〔2026/6/23〕RightTouch、「QANT スピーク」で東北電力の電話受付のAI化を支援

 RightTouch(本社:東京都品川区、野村修平社長、長崎大都社長)は、AIオペレーター「QANT スピーク」を、東北電力に提供した。
 QANT スピークの導入により、東北電力のカスタマーセンターに寄せられる定型的な各種申込の生成AIによる自動受付を目指し、顧客体験(CX)の向上と同社の業務効率化を支援する。
 現在、固定メニュー型のIVRでは、顧客の発話意図を十分に深掘りできず、最適なチャネルへの誘導や提案ができないことから、手戻りや待機時間の増加、オペレーターへの負荷といった課題が、あらゆる業界において顕在化している。

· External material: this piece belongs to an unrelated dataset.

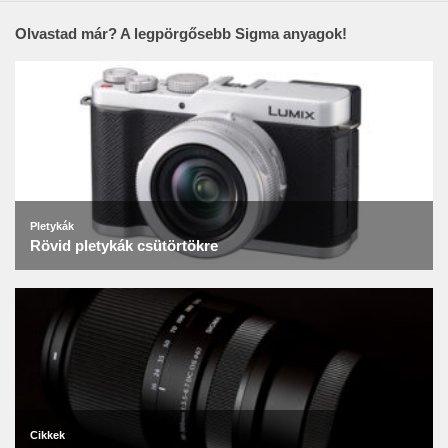
Olvastad már? A legpörgősebb Sigma anyagok!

 特にインフラ業界では、電気・ガス・水道といったライフラインに関わる契約変更や各種手続きの問い合わせが中心となるため、顧客本人の確認を必要とするケースが大半を占める。氏名・住所・契約番号などの個人情報を電話上でヒアリングする件数が必然的に多く、従来のIVRでは対応しきれない場面が多く発生している。
 東北電力は、低圧の電力契約において、東北6県と新潟を中心に600万口以上の顧客基盤を持つインフラ企業。同社のカスタマーセンターには、電気契約の開始・終了・アンペア変更・申込書受付といった手続きに加え、多種多様な問い合わせがあり、その年間合計入電量は約170万件にものぼる。
 特に3~4月の引越しシーズンや冬季には問い合わせが急増し、電話がつながりにくい時間帯が発生するなど、顧客の利便性に影響を与える場面も生じていた。定型的な手続きであっても有人対応が前提となる構造が、入電量と顧客の待機時間の増加につながっており、顧客体験のさらなる向上が求められていた。
 インフラ企業として多くのお客さまの個人情報を取り扱う同社にとって、厳格な情報セキュリティポリシーへの準拠は、新たなテクノロジー導入においても重要な要件。RightTouchは、音声認識から生成AIによる意図理解・応答生成まで、すべての処理工程を国内リージョン内で完結する環境を提供することで、同社のセキュリティ要件をクリアし、今回のローンチに至った。
 RightTouchのQANT スピークは、音声認識・生成AI処理・応答生成のすべてを東北電力の高いセキュリティ要件に準拠する設計となっており、同社のセキュリティの担保と電話受付のAI化の両立を支援する。
1. QANT スピークの実装:自由発話の高精度な音声認識とLLMを活用することで、電気契約に関する専門用語や複雑な要件を含む問い合わせに対しても、発話者の意図を精度高く特定する。第1弾として「申込書受付」に関する問い合わせへの対応からスタートし、今後は対象となる問い合わせの種類を順次拡大していく。
2. 音声完結とチャネル連携による自己解決促進:口座振替やクレジットカード払いの申込書郵送の手続きを生成AIが対話形式で情報受付から手続き完了までを支援する。
3. セキュリティ要件への対応:インフラ企業として多くのお客さまの個人情報を取り扱う同社の厳格なセキュリティ要件に対応するため、RightTouchは音声認識から生成AIによる意図理解・応答生成まで、すべての処理工程を国内リージョン内で完結する環境を提供する。
4. VoCを用いたノーコードなAIオペレーター運用・改善:ノーコードの運用画面と応対ログを用いた自動テスト機能により、ボトルネックの検知からフロー改善まで継続できる体制を構築する。これにより、現場担当者がデータドリブンかつスピーディに持続的な品質改善サイクルを回すことが可能になる。
 RightTouchは、東北電力のカスタマーセンターが推進する生成AI活用領域の段階的な拡大と、顧客体験向上および業務変革の取り組みを継続的に支援していく。
 インフラ業界に求められる厳格なセキュリティ要件に対応しつつ、業務効率・顧客満足・従業員満足の三位一体での最大化を図る。さらにQANT Webなどの関連プロダクトと連携し、問い合わせを起点とした継続的な顧客体験最適化サイクルの構築を推進する。